Face à la convocation d'une nouvelle journée de mobilisation le 8 décembre et au mécontentement suscité par l'annonce du moratoire de six mois proposé par Édouard Philippe, le gouvernement n'écarte pas la possibilité de faire davantage de concessions. Le Premier ministre lui-même a déclaré:

«Si nous ne trouvons pas [de mesures d'accompagnement justes et efficaces], nous en tirerons les conséquences», ouvrant ainsi la voie à une suppression pure et simple des hausses de la fiscalité concernées par le moratoire annoncé.

Benjamin Griveaux l'a confirmé en déclarant: «Si on ne trouve pas de solutions, on y renoncera.»
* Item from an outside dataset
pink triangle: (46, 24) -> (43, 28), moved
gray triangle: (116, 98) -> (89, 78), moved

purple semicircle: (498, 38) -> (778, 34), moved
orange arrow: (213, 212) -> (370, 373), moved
Mais le mouvement des Gilets jaunes pourrait bien arracher plus de concessions à l'exécutif qu'il n'y paraît! En réponse à la contestation, le porte-parole du gouvernement a laissé entendre que ce dernier pourrait revenir sur la suppression de l'ISF, perçue comme un «cadeau aux riches», en expliquant que si l'impôt mis en place sur la fortune immobilière ne donnait pas de résultats probants, il pourrait évoluer… d'ici l'automne 2019.

Et le pire est peut-être l'effet du mouvement citoyen sur le programme politique: la grogne sociale rend difficiles plusieurs grandes réformes qui étaient prévues pour le début de l'année 2019 et qui pourraient être remises à plus tard, le temps que la tension diminue. C'est par exemple le cas de la réforme de la justice, vue comme une «fracture territoriale», que dénoncent les Gilets jaunes, ou de celle de la fonction publique. Alors que l'État entend réduire encore le nombre de fonctionnaires, certains craignaient que ces derniers se joignent aux Gilets jaunes.
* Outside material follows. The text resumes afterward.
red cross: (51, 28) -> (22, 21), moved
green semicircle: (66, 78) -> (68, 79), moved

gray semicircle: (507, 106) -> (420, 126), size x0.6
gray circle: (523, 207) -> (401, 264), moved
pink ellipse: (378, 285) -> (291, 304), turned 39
«Selon les échos que nous avons eus ce week-end, d'aucuns s'interrogeraient en haut lieu sur la nécessité de tempérer sur la fonction publique», assurait un responsable syndical à nos confrères d'Acteurs Publics.

Pour l'instant, l'État fait marche arrière, mais si la contestation s'arrêtait, il enchaînerait certainement sur un demi-tour à droite.